Une transaction aux conséquences considérables pour le marché européen des matériaux de construction : Holcim, leader mondial dans le domaine du ciment et des matériaux de construction, envisage de reprendre Xella, l'un des plus grands fabricants de béton cellulaire et de brique silico-calcaire en Europe. La transaction, dont les détails n'ont pas encore été publiés, soulève notamment des questions sur l'orientation stratégique future du site de production autrichien de Loosdorf en Basse-Autriche.

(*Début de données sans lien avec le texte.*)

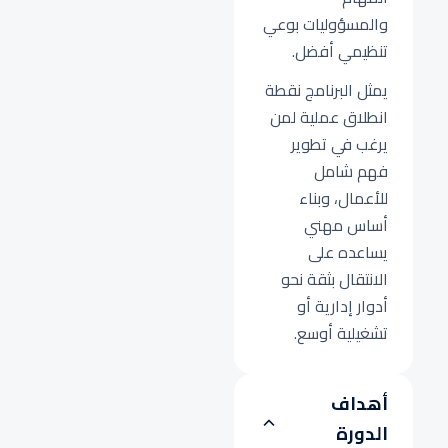
والمسؤوليات بوعي
تنظيمي أفضل.
يمثل البرنامج نقطة
انطلاق عملية لمن
يرغب في تطوير
فهم شامل
للأعمال، وبناء
أساس مهني
يساعده على
الانتقال بثقة نحو
أدوار إدارية أو
تشغيلية أوسع.
أهداف
الدورة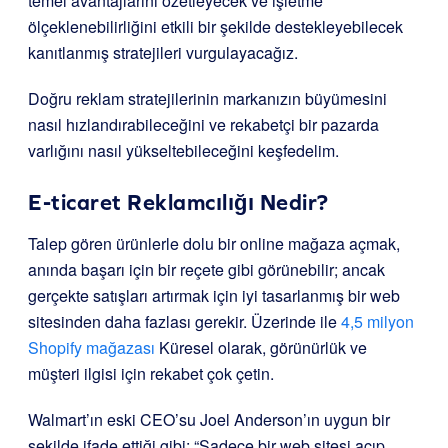
temel avantajlarını özetleyecek ve işletme
ölçeklenebilirliğini etkili bir şekilde destekleyebilecek
kanıtlanmış stratejileri vurgulayacağız.
Doğru reklam stratejilerinin markanızın büyümesini
nasıl hızlandırabileceğini ve rekabetçi bir pazarda
varlığını nasıl yükseltebileceğini keşfedelim.
E-ticaret Reklamcılığı Nedir?
Talep gören ürünlerle dolu bir online mağaza açmak,
anında başarı için bir reçete gibi görünebilir; ancak
gerçekte satışları artırmak için iyi tasarlanmış bir web
sitesinden daha fazlası gerekir. Üzerinde ile
4,5 milyon
Shopify mağazası
Küresel olarak, görünürlük ve
müşteri ilgisi için rekabet çok çetin.
Walmart’ın eski CEO’su Joel Anderson’ın uygun bir
şekilde ifade ettiği gibi: “Sadece bir web sitesi açıp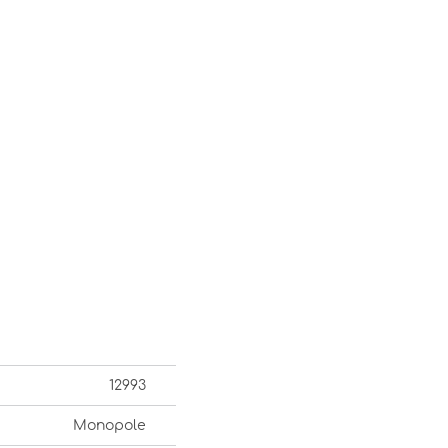
12993
Monopole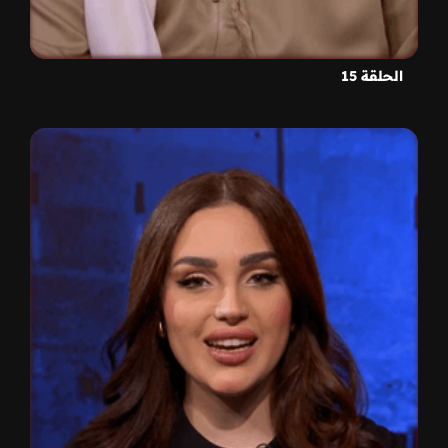
الحلقة 15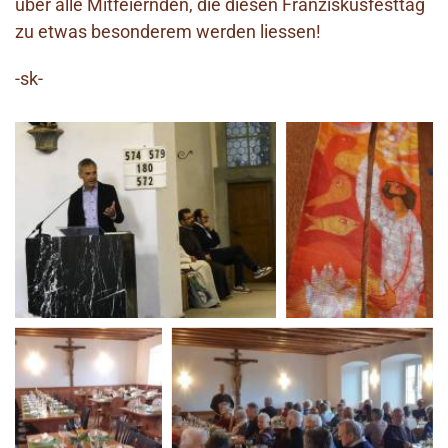
über alle Mitfeiernden, die diesen Franziskusfesttag
zu etwas besonderem werden liessen!
-sk-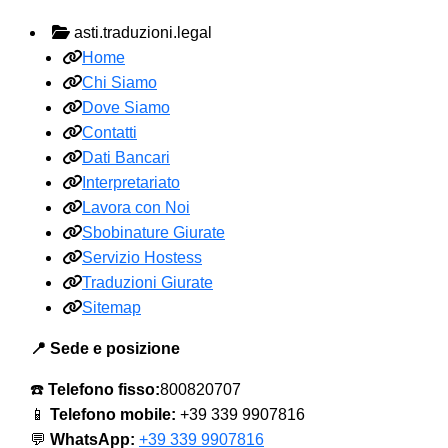
asti.traduzioni.legal
Home
Chi Siamo
Dove Siamo
Contatti
Dati Bancari
Interpretariato
Lavora con Noi
Sbobinature Giurate
Servizio Hostess
Traduzioni Giurate
Sitemap
📍 Sede e posizione
☎️
Telefono fisso:
800820707
📱
Telefono mobile:
+39 339 9907816
💬
WhatsApp:
+39 339 9907816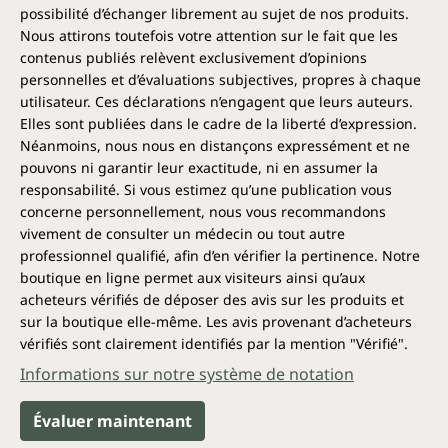
possibilité d’échanger librement au sujet de nos produits.
Nous attirons toutefois votre attention sur le fait que les
contenus publiés relèvent exclusivement d’opinions
personnelles et d’évaluations subjectives, propres à chaque
utilisateur. Ces déclarations n’engagent que leurs auteurs.
Elles sont publiées dans le cadre de la liberté d’expression.
Néanmoins, nous nous en distançons expressément et ne
pouvons ni garantir leur exactitude, ni en assumer la
responsabilité. Si vous estimez qu’une publication vous
concerne personnellement, nous vous recommandons
vivement de consulter un médecin ou tout autre
professionnel qualifié, afin d’en vérifier la pertinence. Notre
boutique en ligne permet aux visiteurs ainsi qu’aux
acheteurs vérifiés de déposer des avis sur les produits et
sur la boutique elle-même. Les avis provenant d’acheteurs
vérifiés sont clairement identifiés par la mention "Vérifié".
Informations sur notre système de notation
Évaluer maintenant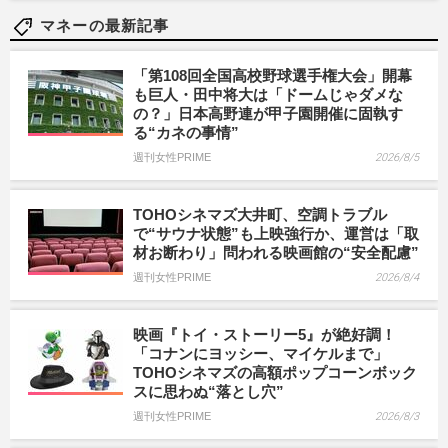
マネーの最新記事
「第108回全国高校野球選手権大会」開幕
も巨人・田中将大は「ドームじゃダメな
の？」日本高野連が甲子園開催に固執す
る“カネの事情”
週刊女性PRIME
2026/8/5
TOHOシネマズ大井町、空調トラブル
で“サウナ状態”も上映強行か、運営は「取
材お断わり」問われる映画館の“安全配慮”
週刊女性PRIME
2026/8/4
映画『トイ・ストーリー5』が絶好調！
「コナンにヨッシー、マイケルまで」
TOHOシネマズの高額ポップコーンボック
スに思わぬ“落とし穴”
週刊女性PRIME
2026/8/3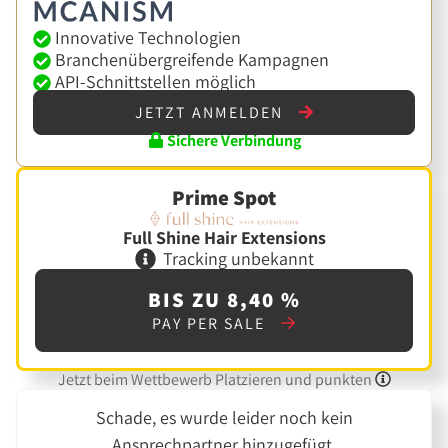
Innovative Technologien
Branchenübergreifende Kampagnen
API-Schnittstellen möglich
JETZT ANMELDEN
Sichere Verbindung
Prime Spot
Full Shine Hair Extensions
Tracking unbekannt
BIS ZU 8,40 %
PAY PER SALE
Jetzt beim Wettbewerb Platzieren und punkten
Schade, es wurde leider noch kein
Ansprechpartner hinzugefügt.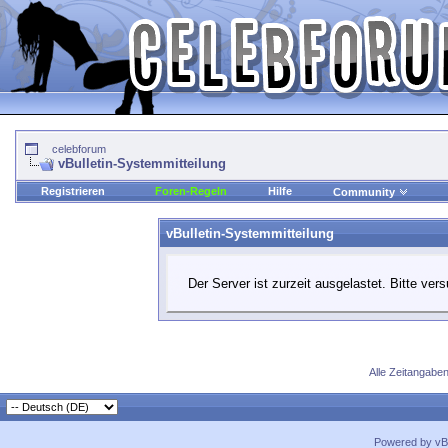
celebforum
vBulletin-Systemmitteilung
Registrieren
Foren-Regeln
Hilfe
Community
vBulletin-Systemmitteilung
Der Server ist zurzeit ausgelastet. Bitte ver
Alle Zeitangaben
Powered by vBu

Xella exploite à Loosdorf une installation de production de matériaux de parois en béton cellulaire et y emploie de nombreux collaborateurs dans la fabrication et la logistique. L'usine approvisionne principalement le marché autrichien et sud-allemand en blocs de maçonnerie et éléments préfabriqués conformément à la DIN EN 12602. Les masses volumiques brutes des qualités de béton cellulaire produites se situent typiquement entre 400 et 600 kg/m³, avec des conductivités thermiques (valeurs lambda) de 0,08 à 0,12 W/(m·K), ce qui rend ces matériaux adaptés aussi bien aux constructions monocouches qu'aux bâtiments de plusieurs étages présentant de faibles valeurs U.
Pour les planificateurs et les négociants en matériaux de construction de la région, la question se pose de savoir comment Holcim intègrera le portefeuille Xella dans sa propre gamme de produits. Holcim dispose déjà d'un large assortiment dans les domaines du béton, du ciment et des granulats, mais ne possède pas de capacités significatives dans la production de béton cellulaire et de briques silico-calcaires. Des synergies pourraient émerger notamment dans la distribution, la logistique et par une mise en réseau plus forte avec les sites d'usines de béton existants. En même temps, il existe un risque que certains sites soient remis en question en cas de chevauchements dans le portefeuille de produits régionaux.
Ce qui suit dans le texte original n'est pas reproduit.